Brendon Hartley bliski utraty posady w Toro Rosso?

Według spekulacji z Barcelony, posadę 28-latka może przejąć Pascal Wehrlein
13.05.1818:15
Mateusz Szymkiewicz
5279wyświetlenia
Embed from Getty Images

Według doniesień z padoku toru w Barcelonie, Brendon Hartley może wkrótce utracić posadę w zespole Toro Rosso.

Nowozelandczyk pod koniec 2017 roku otrzymał drugą szansę od Red Bulla, który ponownie włączył go w szeregi swojego juniorskiego programu i powierzył mu posadę w Toro Rosso. Mimo to dotychczasowa postawa Hartley'a na tle Pierre'a Gasly ma być w oczach szefostwa rozczarowująca.

Francuz do tej pory skompletował dwanaście punktów za czwartą lokatę podczas Grand Prix Bahrajnu, natomiast Hartley ma w swoim dorobku zaledwie jeden punkt za dziesiąte miejsce w Azerbejdżanie zdobyte w dosyć szczęśliwych okolicznościach. Ponadto 28-latek popełnił kosztowny błąd podczas trzeciego treningu do Grand Prix Hiszpanii, doszczętnie rozbijając bolid, który wymagał założenia nowej podłogi, przekładni oraz jednostki napędowej.

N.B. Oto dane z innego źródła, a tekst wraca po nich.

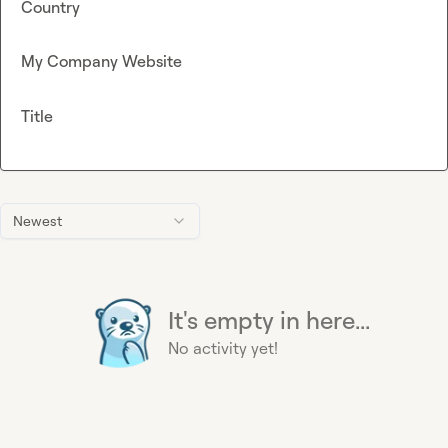
Country
My Company Website
Title
Newest
It's empty in here...
No activity yet!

Według brytyjskiego Express Sport, Hartley ma znajdować się pod dużą presją ze strony Red Bulla, natomiast jako jego następca brany jest pod uwagę Pascal Wehrlein. Niemiec, który jest juniorem Mercedesa, startował w Formule 1 w latach 2016-2017 dla ekip Manor i Sauber. Z uzyskanych informacji wynika, że aktualny trzeci kierowca Mercedesa może być dostępny dla Toro Rosso już w przyszłym miesiącu.

KOMENTARZE

11
Nitros
14.05.2018 08:59
Bierzcie Roberta ! 😊
Yurek
14.05.2018 05:31
[quote="macko93"]Głównie przez słabe umiejętności[/quote] A teraz rozpędź się i uderz głową w ścianę, zamiast rzucać populistyczne hasła. To są najlepsi kierowcy na świecie. Czasy Inoue i innych Ide minęły.
macko93
13.05.2018 09:56
@kibic sribic To akurat się z tym zgadzam. Zresztą 1/4 obecnej stawki powinna zostać natychmiast wyrzucona z F1. Głównie przez słabe umiejętności, a są w F1 albo z powodu kasy, albo z racji tego, że młodsi kierowcy nie zdobyli odpowiedniej liczby punktów by wywalczyć superlicencję (w tej sytuacji niech podziękują Maxowi Verstappenowi).
kibic sribic
13.05.2018 09:37
@macko93 Niektórzy mówią, że nawet w dwóch egzemplarzach :P
macko93
13.05.2018 06:59
[quote="Rasputin"]Niech go zwolnią Jeden z najgorszych kierowców w stawce[/quote] Jest jeszcze gorszy kierowca - w Williamsie
ari2k5
13.05.2018 06:13
Może Buemi wróci (=
Pietrek
13.05.2018 05:29
[quote="Rasputin"]Niech go zwolnią Jeden z najgorszych kierowców w stawce[/quote] Nic dodać, nic ująć.
Rasputin
13.05.2018 05:13
Niech go zwolnią Jeden z najgorszych kierowców w stawce
marios76
13.05.2018 05:08
Nie mam nic przeciwko. Natomiast RB sie dziwilem, ze oddal Sainza, tylko po to, by pasc ofiara wlasnej polityki. Swego czasu Frijns podziekowal za F1 nie godzac sie na ich chore kontrakty... ze wszystkimi, ktorzy dla nich jezdzili sa skloceni, nikt by nie chcial wracac... :/ @WooQash Gdybys jednak porownywal Hartleya z Gasly, to Nowozelandczyk powinien wrocic skad go wzieli. F1, nie dla niego...
Wolek
13.05.2018 05:00
[quote="WooQash"]Hartley punktował RAZ, tak samo jak RAZ punktował Hartley.[/quote] What? Przeczytaj to co napiszesz, zanim opublikujesz.
WooQash
13.05.2018 04:50
I co z tego? Hartley punktował RAZ, tak samo jak RAZ punktował Hartley. Zrządzenie losu, że akurat skończył na P4 i zdołał zdobyć aż 12 punktów.